CarteVerdunfévrier1916

Rapidement, après cette offensive sur la rive droite de la Meuse, les Allemands attaquent sur la rive gauche. Le 6 mars, les fantassins allemands sont lancés à l’assaut de la ligne Béthincourt – Forges, après une préparation d’artillerie qui ravage les retranchements français. Les objectifs sont les points d’observation les plus élevés : cote 304, Mort-Homme, bois des Corbeaux où s’illustre le 92e RI de Clermont-Ferrand. Ils conquièrent Forges, Regnéville et la côte de l’Oie. Le 92e RI avait repris le bois des Corbeaux mais sans pouvoir s’y maintenir. Mais sous les canons français, l’ennemi subit jusqu’à 70 % de pertes. Donc, à partir du 11 mars, les assauts massifs sont remplacés par des actions plus localisées. Le 14, après deux jours de tirs de destruction, l’attaque se porte sur le Mort-Homme dont seule la partie nord tombe. Le 16e RI, dans lequel François Annet GOUNICHE combat est chargé de reprendre le bois.
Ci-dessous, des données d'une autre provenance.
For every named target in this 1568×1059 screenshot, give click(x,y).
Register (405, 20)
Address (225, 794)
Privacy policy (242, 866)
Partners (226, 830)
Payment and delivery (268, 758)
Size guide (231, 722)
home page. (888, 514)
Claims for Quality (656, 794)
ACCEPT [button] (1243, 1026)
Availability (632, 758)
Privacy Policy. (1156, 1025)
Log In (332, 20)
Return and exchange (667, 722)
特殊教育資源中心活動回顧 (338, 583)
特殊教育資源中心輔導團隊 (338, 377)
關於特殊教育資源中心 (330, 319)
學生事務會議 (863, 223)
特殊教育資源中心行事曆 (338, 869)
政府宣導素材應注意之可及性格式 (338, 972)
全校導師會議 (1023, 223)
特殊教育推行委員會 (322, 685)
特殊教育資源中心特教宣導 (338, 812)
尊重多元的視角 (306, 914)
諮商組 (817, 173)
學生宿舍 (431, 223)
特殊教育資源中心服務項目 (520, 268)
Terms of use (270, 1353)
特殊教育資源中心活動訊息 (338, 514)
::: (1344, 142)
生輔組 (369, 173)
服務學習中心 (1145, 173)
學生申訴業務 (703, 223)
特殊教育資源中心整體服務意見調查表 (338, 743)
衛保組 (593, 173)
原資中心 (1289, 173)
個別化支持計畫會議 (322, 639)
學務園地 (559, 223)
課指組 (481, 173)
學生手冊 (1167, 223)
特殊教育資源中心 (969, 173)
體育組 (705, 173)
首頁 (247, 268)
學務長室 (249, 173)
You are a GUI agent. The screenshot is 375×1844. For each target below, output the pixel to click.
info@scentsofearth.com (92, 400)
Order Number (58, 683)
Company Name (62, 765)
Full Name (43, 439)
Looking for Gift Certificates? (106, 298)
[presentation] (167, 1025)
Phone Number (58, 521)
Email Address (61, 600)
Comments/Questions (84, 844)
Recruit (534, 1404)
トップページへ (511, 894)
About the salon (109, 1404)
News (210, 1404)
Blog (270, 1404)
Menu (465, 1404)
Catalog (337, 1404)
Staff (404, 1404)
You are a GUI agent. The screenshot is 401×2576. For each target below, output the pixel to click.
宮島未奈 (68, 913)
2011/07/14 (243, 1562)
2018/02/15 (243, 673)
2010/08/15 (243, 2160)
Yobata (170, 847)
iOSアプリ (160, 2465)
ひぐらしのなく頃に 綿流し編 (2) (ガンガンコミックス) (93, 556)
On prend au Nord-Ouest de Chattencourt les formations d’assaut, on distribue les munitions, on arrange les paquetages, on dépose les sacs et à travers l’obscurité épaisse, que l’éblouissement des feux d’artillerie rend plus difficile encore à percer, on se dirige vers l’objectif, par les ravins au Sud et à l’Ouest du Mort-Homme. On franchit des tranchées, des trous d’obus énormes, des réseaux de fil de fer enchevêtrés par la lutte, on piétine des cadavres ; les rangs s’entremêlent, les barrages de l’artillerie allemande se font de plus en plus violents ; les mitrailleuses crépitent ; et dans l’immense confusion, l’orientation se perd. Des fractions aboutissent à des ouvrages français sur le Mort-Homme ; d’autres se croisent à angle droit, chacune voulant persuader à sa voisine qu’elle marche dans le bon sens ; finalement le Colonel DUBUISSON, blessé gravement, est obligé de donner l’ordre d’arrêter le mouvement. Le régiment, au petit jour, parvient à regagner péniblement et par bonds la base de départ, d’où il est ramené au bois Bourrus pour se reformer. (Historique du 16e RI Imprimerie J-L Serre Montbrison 1919). C’est au cours de ces combats que disparaît François Annet GOUNICHE, âgé de 33 ans, laissant orphelines ses deux filles de 11 et 6 ans.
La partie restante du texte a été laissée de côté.